Yup, 1.7.0 and 1.8.5.post1 should both be tested and work, while shapely 2.0.0 came out recently and we haven't tested it - we will probably need to restrict the allowed versions for the package. Does installing and running with 1.8.5.post1 work?

For the libgeos issue, should just need sudo apt-get install libgeos-dev on Debian or

yum -y install epel-release
rpm -Uvh geos geos-devel

on Red Hat.

bai-generally-intelligent commented 1 year ago

I'm able to reproduce the issue if I install shapely==2.0.0. But it runs with no problem if I install shapely==2.0.1.
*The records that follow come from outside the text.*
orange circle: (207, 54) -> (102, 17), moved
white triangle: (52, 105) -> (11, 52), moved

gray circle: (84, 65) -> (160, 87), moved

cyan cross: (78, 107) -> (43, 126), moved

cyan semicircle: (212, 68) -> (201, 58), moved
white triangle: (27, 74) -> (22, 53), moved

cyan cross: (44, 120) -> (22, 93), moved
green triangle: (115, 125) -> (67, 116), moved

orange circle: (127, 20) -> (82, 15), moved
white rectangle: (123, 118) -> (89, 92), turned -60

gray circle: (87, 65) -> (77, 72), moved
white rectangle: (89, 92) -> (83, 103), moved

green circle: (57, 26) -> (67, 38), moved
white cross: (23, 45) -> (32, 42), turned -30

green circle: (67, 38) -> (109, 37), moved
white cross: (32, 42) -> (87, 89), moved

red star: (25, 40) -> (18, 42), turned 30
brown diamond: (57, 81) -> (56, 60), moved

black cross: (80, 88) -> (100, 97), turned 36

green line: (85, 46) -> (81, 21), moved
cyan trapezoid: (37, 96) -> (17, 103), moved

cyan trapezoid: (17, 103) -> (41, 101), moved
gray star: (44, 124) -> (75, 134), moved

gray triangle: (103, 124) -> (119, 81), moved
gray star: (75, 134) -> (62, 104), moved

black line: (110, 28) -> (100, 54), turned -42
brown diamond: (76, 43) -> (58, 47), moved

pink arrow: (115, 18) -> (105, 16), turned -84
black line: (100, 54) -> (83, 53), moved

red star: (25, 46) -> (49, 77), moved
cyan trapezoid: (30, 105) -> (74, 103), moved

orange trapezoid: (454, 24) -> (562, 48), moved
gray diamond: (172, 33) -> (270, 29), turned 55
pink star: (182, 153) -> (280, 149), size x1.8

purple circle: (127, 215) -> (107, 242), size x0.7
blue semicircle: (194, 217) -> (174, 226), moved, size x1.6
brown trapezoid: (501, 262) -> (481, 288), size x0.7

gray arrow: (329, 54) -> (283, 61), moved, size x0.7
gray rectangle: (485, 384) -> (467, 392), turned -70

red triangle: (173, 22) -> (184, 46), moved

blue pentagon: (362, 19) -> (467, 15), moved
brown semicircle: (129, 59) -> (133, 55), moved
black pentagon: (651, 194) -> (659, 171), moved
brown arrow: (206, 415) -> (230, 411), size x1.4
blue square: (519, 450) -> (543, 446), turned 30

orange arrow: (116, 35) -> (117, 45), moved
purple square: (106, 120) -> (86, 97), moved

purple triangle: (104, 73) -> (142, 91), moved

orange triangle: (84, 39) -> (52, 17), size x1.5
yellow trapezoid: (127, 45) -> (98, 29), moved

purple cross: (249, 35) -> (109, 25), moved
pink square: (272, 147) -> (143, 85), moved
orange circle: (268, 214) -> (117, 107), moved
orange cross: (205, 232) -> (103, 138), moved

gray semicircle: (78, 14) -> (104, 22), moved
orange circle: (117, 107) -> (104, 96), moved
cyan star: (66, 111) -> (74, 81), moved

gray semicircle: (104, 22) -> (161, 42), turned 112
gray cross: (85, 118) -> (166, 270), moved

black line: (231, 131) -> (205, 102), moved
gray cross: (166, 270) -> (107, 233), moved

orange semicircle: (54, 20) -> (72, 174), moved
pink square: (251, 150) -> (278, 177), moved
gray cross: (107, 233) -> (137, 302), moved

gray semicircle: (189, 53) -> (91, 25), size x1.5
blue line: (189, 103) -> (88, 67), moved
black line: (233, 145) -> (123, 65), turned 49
It looks like this issue in the shapely library caused the error, which they fixed in 2.0.1.

bai-generally-intelligent commented 1 year ago

Closing this issue because upgrading shapely to 2.0.1 appears to fix it, please reopen if the issue persists.